Task requirements =
Drop the pictures, then repeat every record exactly as it stands.

Input data =

⟨

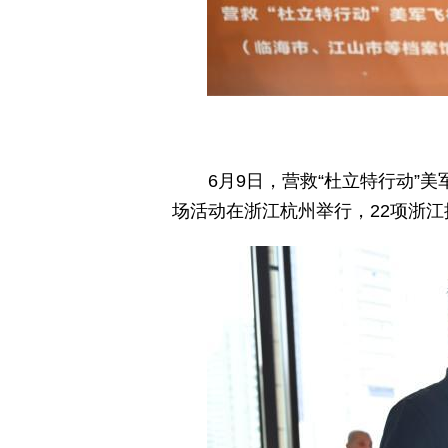
6月9日，营救“杜立特行动”
场活动在浙江杭州举行，22项浙江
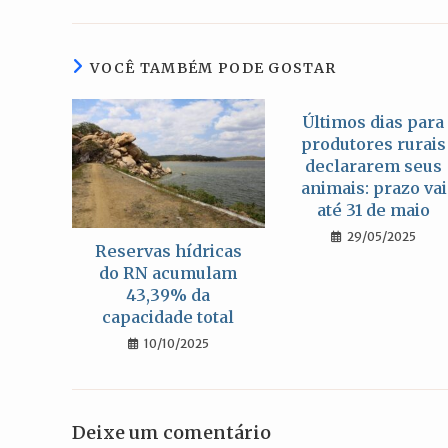
uma
nova
janela
VOCÊ TAMBÉM PODE GOSTAR
Últimos dias para
produtores rurais
declararem seus
animais: prazo vai
até 31 de maio
29/05/2025
Reservas hídricas
do RN acumulam
43,39% da
capacidade total
10/10/2025
Deixe um comentário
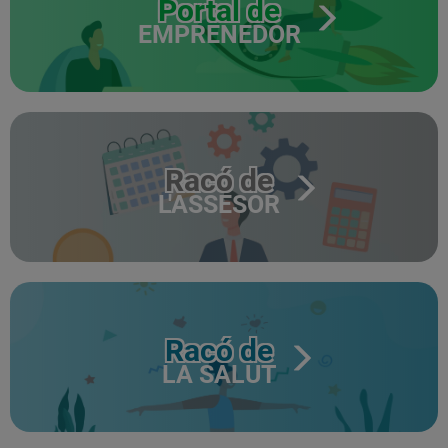
Portal de
EMPRENEDOR
Racó de
L'ASSESOR
Racó de
LA SALUT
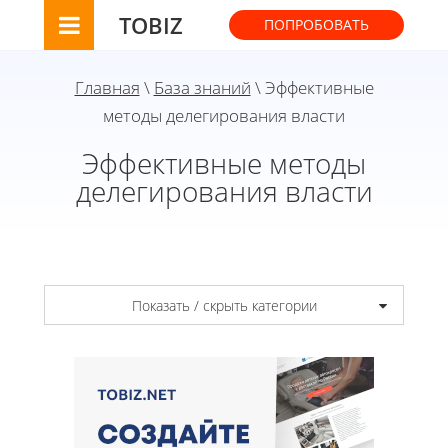
TOBIZ
ПОПРОБОВАТЬ
Главная
\
База знаний
\ Эффективные
методы делегирования власти
Эффективные методы
делегирования власти
Показать / скрыть категории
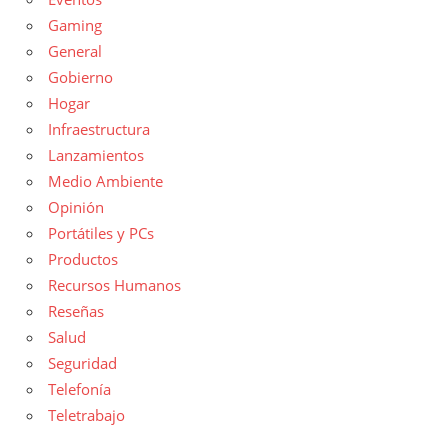
Gaming
General
Gobierno
Hogar
Infraestructura
Lanzamientos
Medio Ambiente
Opinión
Portátiles y PCs
Productos
Recursos Humanos
Reseñas
Salud
Seguridad
Telefonía
Teletrabajo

⟩

Result below =
6月9日，营救“杜立特行动”
场活动在浙江杭州举行，22项浙江
uma
nova
janela
VOCÊ TAMBÉM PODE GOSTAR
Últimos dias para
produtores rurais
declararem seus
animais: prazo vai
até 31 de maio
29/05/2025
Reservas hídricas
do RN acumulam
43,39% da
capacidade total
10/10/2025
Deixe um comentário
Portal de
EMPRENEDOR
Racó de
L'ASSESOR
Racó de
LA SALUT
TOBIZ
ПОПРОБОВАТЬ
Главная
\
База знаний
\ Эффективные
методы делегирования власти
Эффективные методы
делегирования власти
Показать / скрыть категории
Gaming
General
Gobierno
Hogar
Infraestructura
Lanzamientos
Medio Ambiente
Opinión
Portátiles y PCs
Productos
Recursos Humanos
Reseñas
Salud
Seguridad
Telefonía
Teletrabajo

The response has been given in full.